Which lines below mention "Privacy"? Pick each one out.

Dataset entries:
---

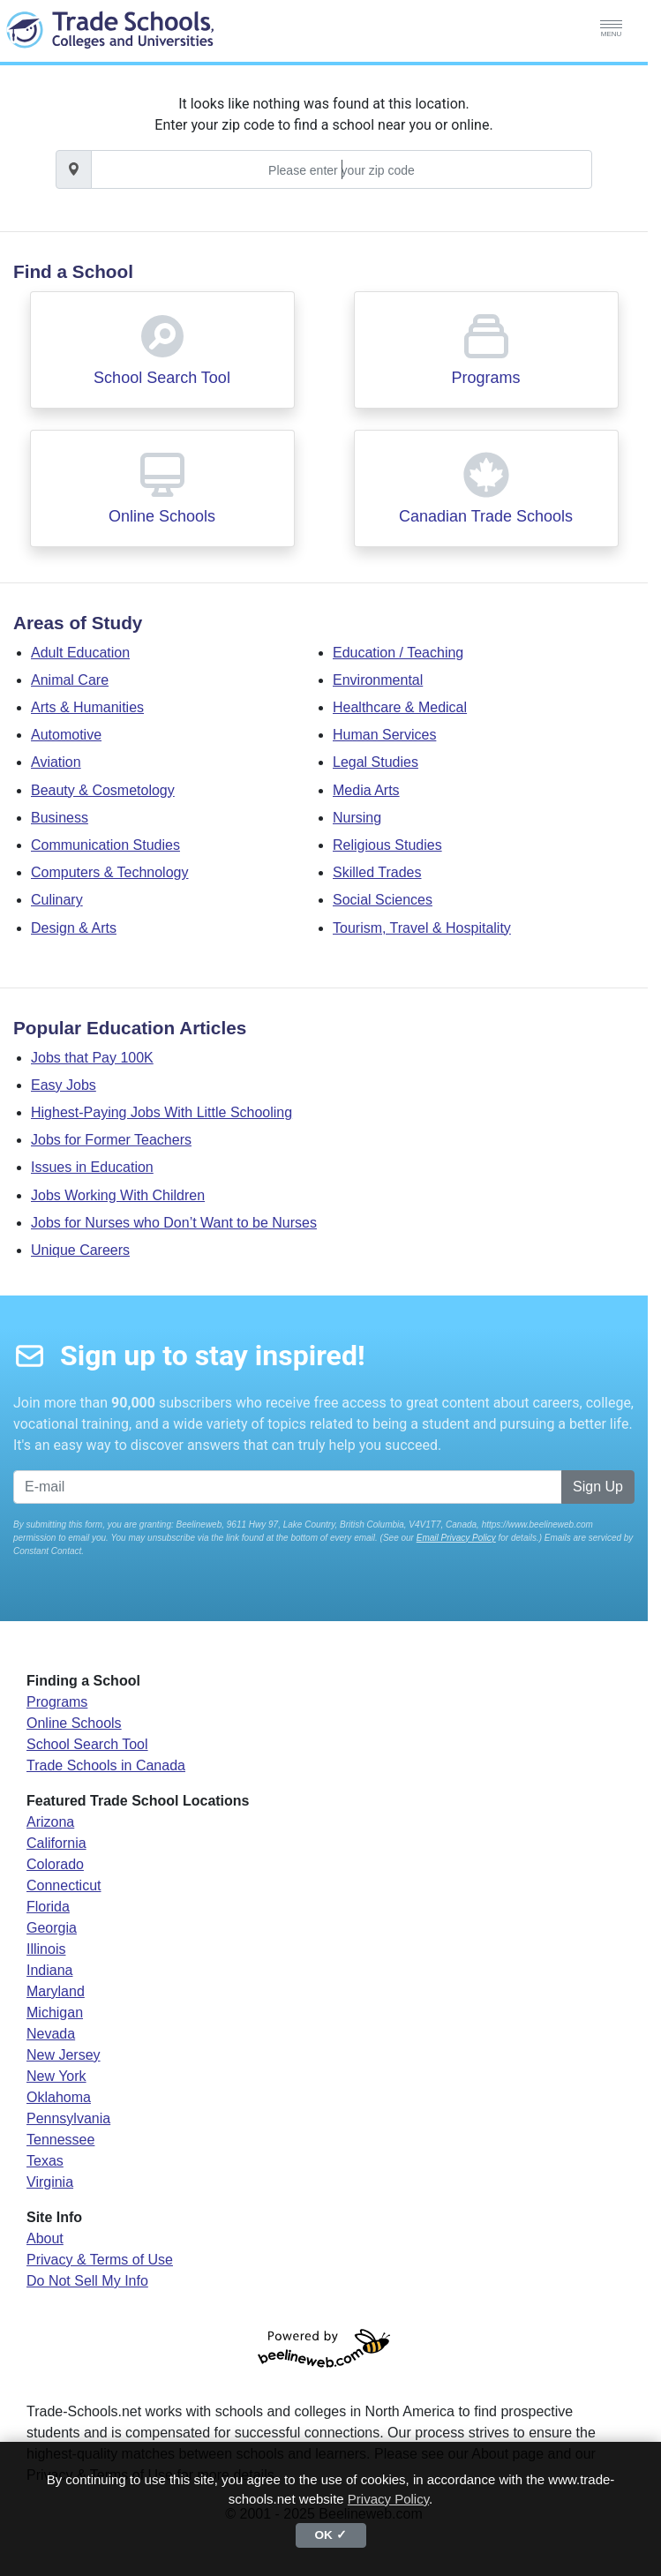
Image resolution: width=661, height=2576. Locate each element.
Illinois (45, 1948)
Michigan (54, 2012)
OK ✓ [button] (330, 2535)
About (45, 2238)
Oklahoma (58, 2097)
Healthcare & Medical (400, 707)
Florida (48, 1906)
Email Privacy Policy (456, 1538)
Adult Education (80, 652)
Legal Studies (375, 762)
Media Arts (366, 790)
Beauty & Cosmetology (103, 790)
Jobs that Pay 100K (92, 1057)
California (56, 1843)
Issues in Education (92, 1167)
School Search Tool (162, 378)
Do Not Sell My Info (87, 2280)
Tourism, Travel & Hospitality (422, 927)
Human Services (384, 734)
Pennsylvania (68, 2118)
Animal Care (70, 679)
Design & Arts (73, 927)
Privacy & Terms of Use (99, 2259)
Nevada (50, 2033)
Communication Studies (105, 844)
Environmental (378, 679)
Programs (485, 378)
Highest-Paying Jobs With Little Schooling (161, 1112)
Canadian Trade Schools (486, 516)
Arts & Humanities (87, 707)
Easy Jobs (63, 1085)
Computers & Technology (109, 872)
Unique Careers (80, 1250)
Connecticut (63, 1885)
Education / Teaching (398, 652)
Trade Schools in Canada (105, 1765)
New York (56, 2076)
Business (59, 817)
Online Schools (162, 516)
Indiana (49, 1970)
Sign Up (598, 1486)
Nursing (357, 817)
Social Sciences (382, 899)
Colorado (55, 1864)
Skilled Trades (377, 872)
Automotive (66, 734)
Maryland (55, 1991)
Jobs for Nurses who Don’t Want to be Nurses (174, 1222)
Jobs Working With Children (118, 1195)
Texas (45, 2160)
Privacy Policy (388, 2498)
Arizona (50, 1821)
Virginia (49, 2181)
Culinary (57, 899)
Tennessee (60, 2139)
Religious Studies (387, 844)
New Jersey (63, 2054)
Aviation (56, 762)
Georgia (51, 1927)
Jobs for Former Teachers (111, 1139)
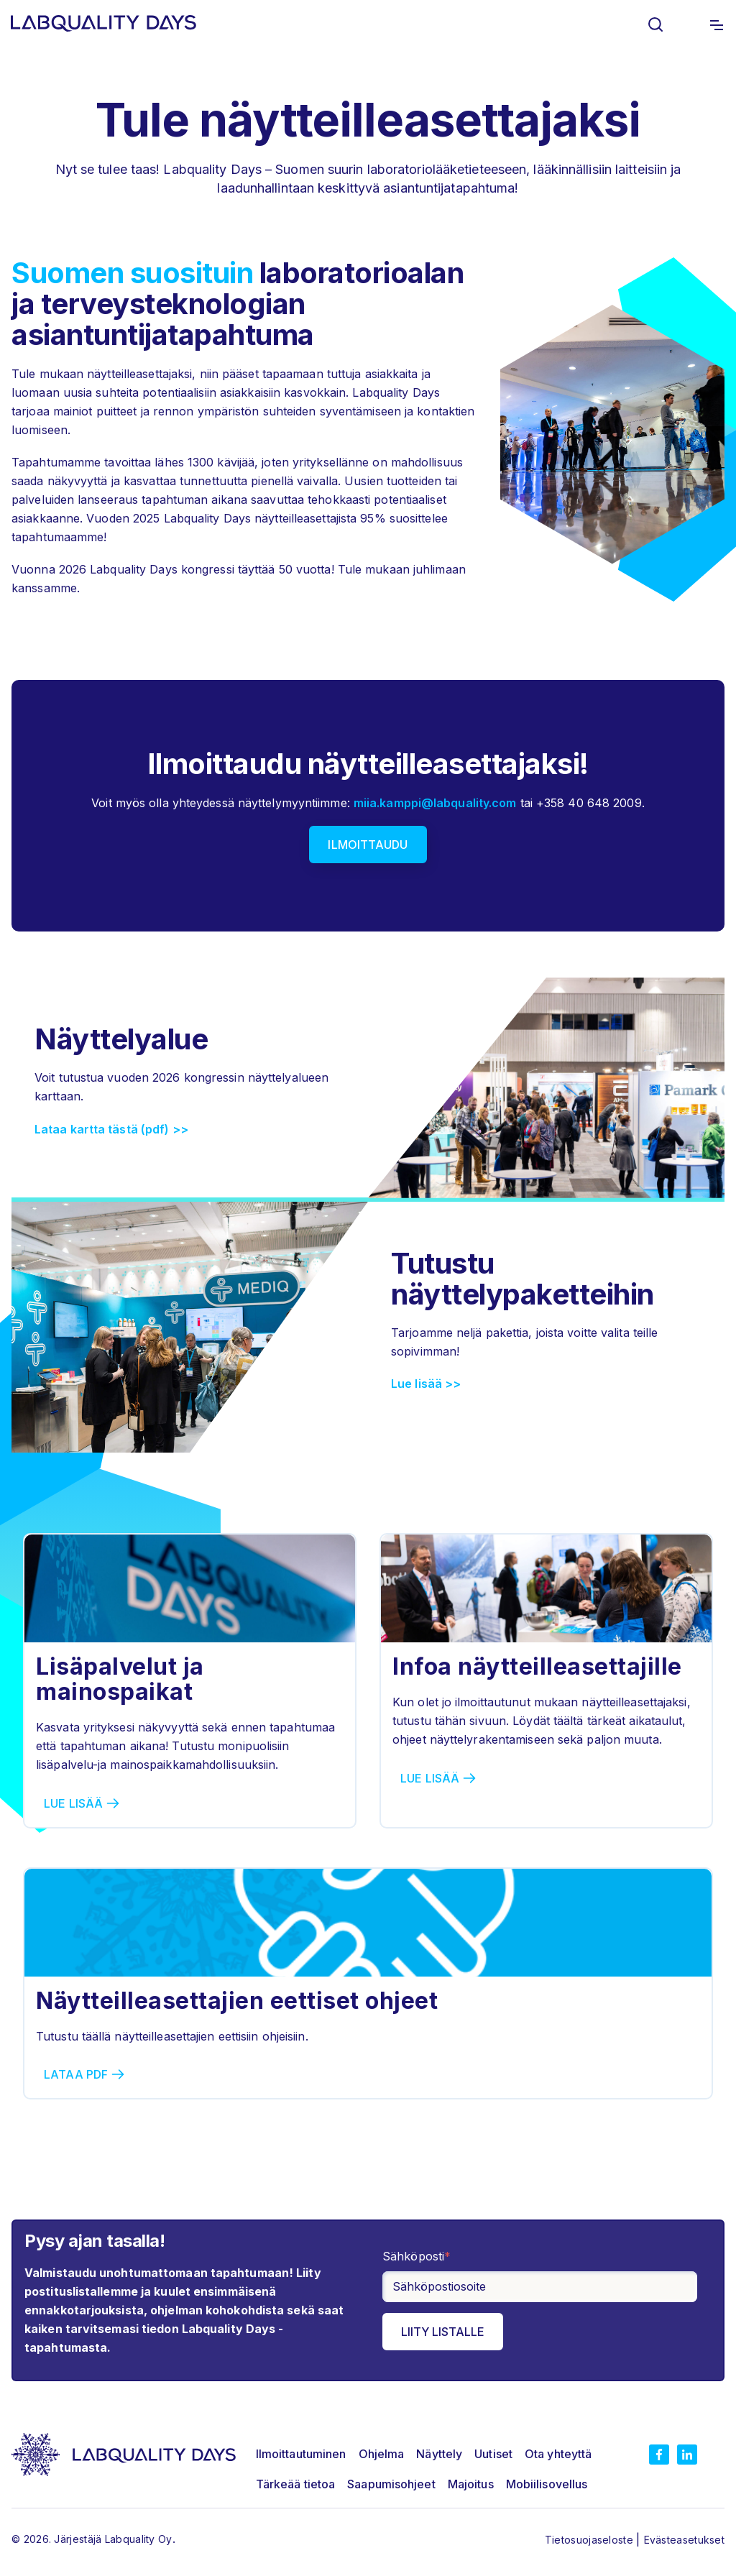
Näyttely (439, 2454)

---

Result of this task:
Email Privacy Policy (456, 1538)
Privacy & Terms of Use (99, 2259)
Privacy Policy (388, 2498)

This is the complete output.